Development of standard protocols for sampling, preparation and storage of bio-clinical materials for trypanosoma, leishmania and plasmodium research

Abstract

According to WHO, Human African Trypanosomiasis (HAT) or sleeping sickness, Human-Visceral Leishmaniasis (VL) and, Malaria all caused by protozoan parasites, are severely neglected diseases. The prevention and control of these diseases remain a major challenge to scientists. Molecular techniques continue to be exploited as a major tool in the prevention and control of parasitic diseases. However, the feasibility and dynamics of using these techniques directly in the field remain a major challenge. This is mainly due to the technicalities involved in molecular methods and the logistical constraints that prevail in the field situations. Therefore, the preservation of samples drawn from the endemic areas (field) to be sent for analysis several hours, days or weeks later to established laboratory setups remains an important pre-analytical task. The aim of this study was to develop a standard protocol for sample preparation, extraction and storage of bio-clinical materials for Leishmania, Trypanosoma and Plasmodium research. Seven different protocols were evaluated. Each protocol had two sets of blood samples; one set spiked with parasites and another set of plain blood samples (non-spiked). These samples were preserved in different media (either buffer or filter paper) and stored under different temperatures.

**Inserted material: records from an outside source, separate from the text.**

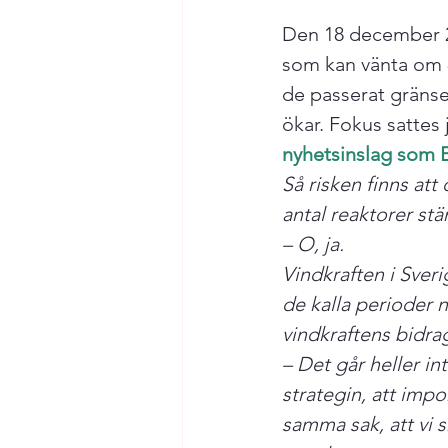
Den 18 december 2
som kan vänta om 8
de passerat gränse
ökar. Fokus sattes 
nyhetsinslag som 
Så risken finns att 
antal reaktorer stä
– O, ja. 
Vindkraften i Sveri
de kalla perioder n
vindkraftens bidrag 
– Det går heller int
strategin, att impo
samma sak, att vi s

DNA and RNA extraction was carried out at seven time points (days 0 to week 10) and analysis done by the use of quantitative and qualitative PCR and NASBA assays. The results obtained at each time point for the seven protocols were compared along the storage duration. A newly developed buffer, the L3 buffer proved to be very reliable in short term and long term preservation of parasite RNA and DNA in the spiked samples. It is envisaged to be ideal for utilization in field situations where bio-clinical samples for molecular work require preservation.